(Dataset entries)

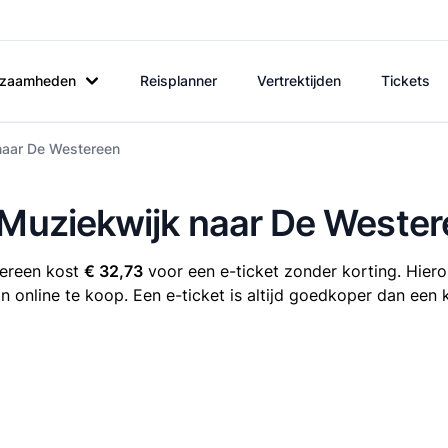
rkzaamheden
Reisplanner
Vertrektijden
Tickets
 naar De Westereen
 Muziekwijk naar De Weste
tereen kost
€ 32,73
voor een e-ticket zonder korting. Hiero
 online te koop. Een e-ticket is altijd goedkoper dan een 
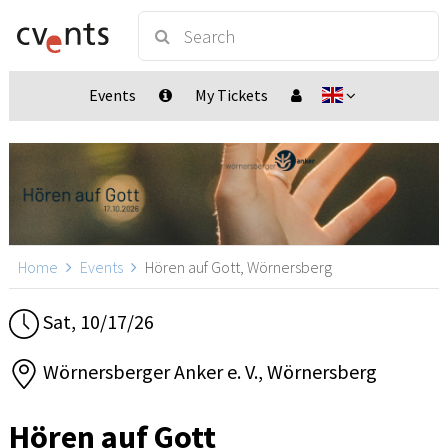
Events
My Tickets
Home
Events
Hören auf Gott, Wörnersberg
Sat, 10/17/26
Wörnersberger Anker e. V., Wörnersberg
Hören auf Gott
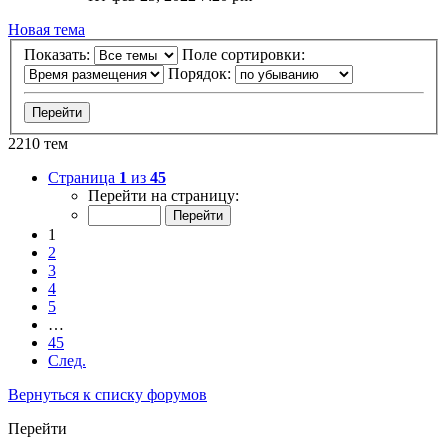
Новая тема
Показать:
Поле сортировки:
Порядок:
2210 тем
Страница
1
из
45
Перейти на страницу:
1
2
3
4
5
…
45
След.
Вернуться к списку форумов
Перейти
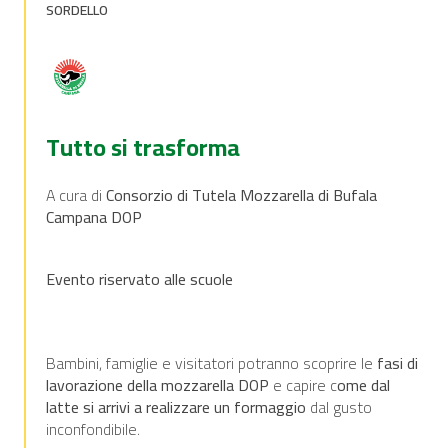
SORDELLO
Tutto si trasforma
A cura di
Consorzio di Tutela Mozzarella di Bufala
Campana DOP
Evento riservato alle scuole
Bambini, famiglie e visitatori potranno scoprire le
fasi di
lavorazione della mozzarella DOP
e capire c
ome dal
latte si arrivi a realizzare un formaggio
dal gusto
inconfondibile.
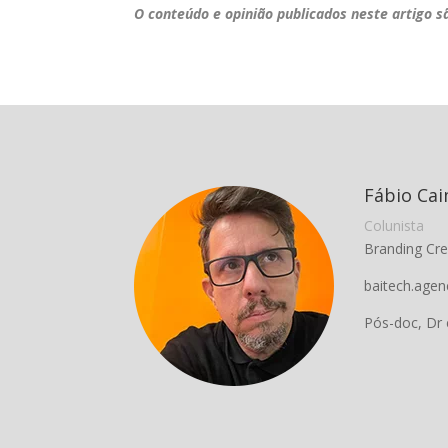
O conteúdo e opinião publicados neste artigo s
Fábio Ca
Colunista
Branding Cre
baitech.agen
Pós-doc, Dr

**DESCRIPTION OF THE TASK**. Within the entries above, work out the number of lines that include the string "Wörnersberg" and give only that.

**SOLUTION**. 2